Past events may need to be considered when addressing sexual aversions. Oral sex can produce a triggering event for those who have past experiences with sexual trauma.
There may be a concern that they are not capable of performing oral sex well. For these individuals, it would be better to not try than try and potentially be embarrassed.
Maybe the avoidant partner is simply selfish; this is always a possibility. They may be perfectly happy receiving oral sex—they may even expect it—but have no intention of returning the favor purely out of a position of self-centeredness. This falls in line with the same mentality of a person who is only interested in having their own orgasm, but not taking part in their partner’s orgasm.

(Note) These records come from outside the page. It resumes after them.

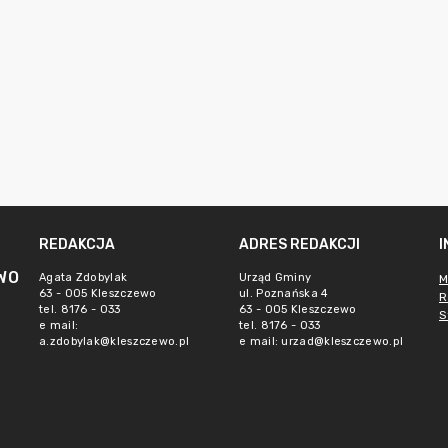
REDAKCJA
ADRES REDAKCJI
WO
Agata Zdobylak
Urząd Gminy
M
63 - 005 Kleszczewo
ul. Poznańska 4
R
tel. 8176 - 033
63 - 005 Kleszczewo
S
e mail:
tel. 8176 - 033
a.zdobylak@kleszczewo.pl
e mail:
urzad@kleszczewo.pl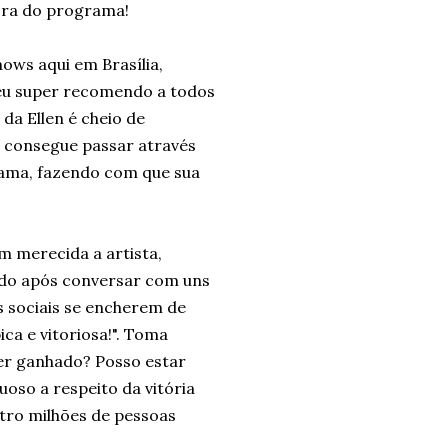
ora do programa!
hows aqui em Brasília,
 eu super recomendo a todos
a Ellen é cheio de
a consegue passar através
rama, fazendo com que sua
 merecida a artista,
ando após conversar com uns
s sociais se encherem de
ca e vitoriosa!". Toma
ter ganhado? Posso estar
so a respeito da vitória
atro milhões de pessoas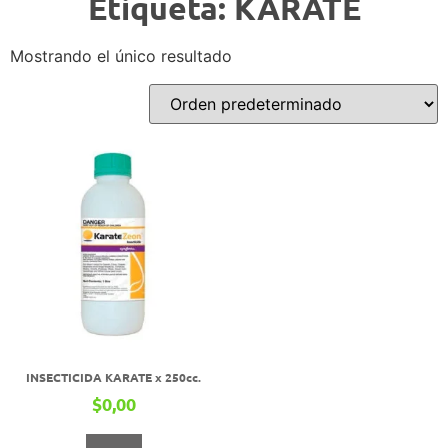
Etiqueta: KARATE
Mostrando el único resultado
INSECTICIDA KARATE x 250cc.
$
0,00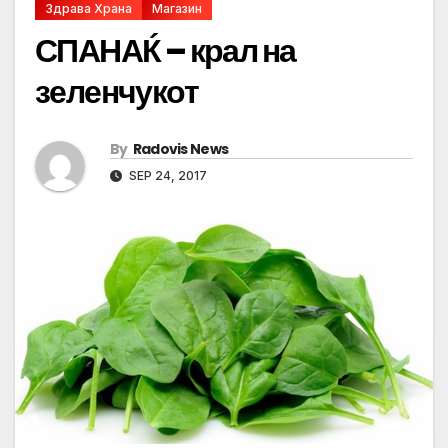
Здрава Храна
Магазин
СПАНАЌ – крал на
зеленчукот
By
Radovis News
SEP 24, 2017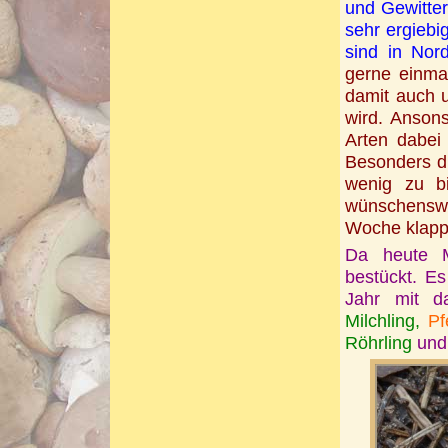
und Gewitter
sehr ergiebi
sind in Nor
gerne einma
damit auch 
wird. Ansons
Arten dabei
Besonders d
wenig zu bi
wünschenswe
Woche klapp
Da heute M
bestückt. E
Jahr mit da
Milchling,
Pf
Röhrling
und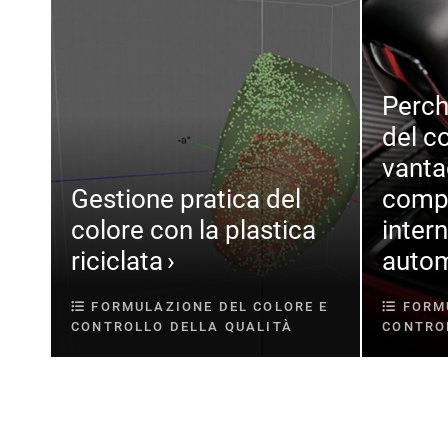
Perch
del c
vanta
Gestione pratica del
compe
colore con la plastica
intern
riciclata
autom
FORMULAZIONE DEL COLORE E
FORMU
CONTROLLO DELLA QUALITÀ
CONTRO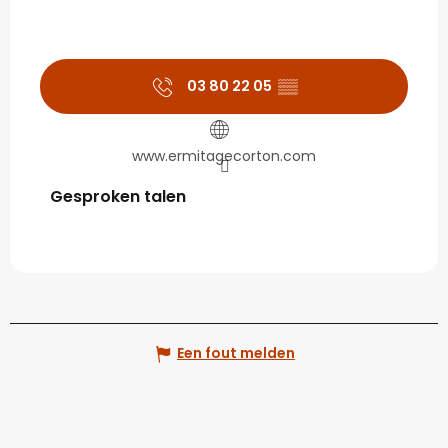
03 80 22 05
▒▒
www.ermitagecorton.com
Gesproken talen
Gesproken talen
Een fout melden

For some, oral sex is considered to be too intimate. This could stem from seemingly unrelated intimacy issues with their partner, but it could also be that the act itself is viewed as too intimate. If it does originate from discomfort with one’s partner, then that needs to be addressed before any considerations about oral sex.
And finally, in the socialization process, an individual may have adopted the position that oral sex is morally wrong or it is something that only certain, often stigmatized, groups participate in, but not others. In collecting sexual narratives for a research project (2020), for example, I met “Lynette” who told me that she grew up being informed that what made a woman a "whore" is performing oral sex on a man. While Lynette no longer accepts this sexual script, she still cannot bring herself to perform oral sex on her partner due to the echo of that proclamation found in her childhood.
Why Some People Dislike Receiving Oral Sex
Just as some individuals have an aversion to the smell and/or taste of others’ genitals, some also are self-conscious about their own scent and taste. They may be self-conscious enough to prevent their partner from giving.
Not everyone is an expert when it comes to oral sex techniques. Also, not everyone is willing to communicate to their partner about what to do and what does and does not feel good to them. Being afraid to tell their partner they are not doing it in a pleasurable manner, in order to spare their feelings, does not benefit anyone. Some people would just as soon say nothing and forgo the act.
Again, past trauma can produce a triggering event when receiving oral sex just as it can when giving oral sex.
Even if one’s partner is a magician when it comes to oral sex and does everything right, some people simply do not like the sensation. In other cases, it may result in the production of too much stimulation and that sensation can be unpleasant for some.
If one has a poor genital self-image, they may not want their partner down there. And finally, as above, Intimacy issues may be at play.
What This Means for Partners
It’s perfectly normal to dislike oral sex—either receiving or giving. There is no sexual covenant stating that one must like and perform oral sex.
One also does not need to confine themself to accepted socio-sexual scripts. It's acceptable to break from those cultural and sexual scripts that claim “oral sex is the best feeling” or “oral sex is the best and easiest way for a woman to orgasm.”
If there are intimacy issues in a relationship or if oral sex can trigger a response to past trauma, those are issues that need to be addressed separately. Reactions to oral sex as a sexual behavior could be an indicator of serious, underlying problems. On the whole, these things need to be communicated between partners and navigated together.
Oral sex can be wonderful, amazing, and fun. In order for that to happen, however, everyone needs to want to take part in it—and there shouldn't be shaming of those who just aren't into it.
References
Hunt, A., & Curtis B. (2006). A genealogy of the genital kiss: Oral sex in the twentieth century. The Canadian Journal of Human Sexuality, 15(2), 69-84.
Wahl, D.W. (2020). Speaking through the silence: Narratives, interaction, and the construction of sexual selves. Proquest.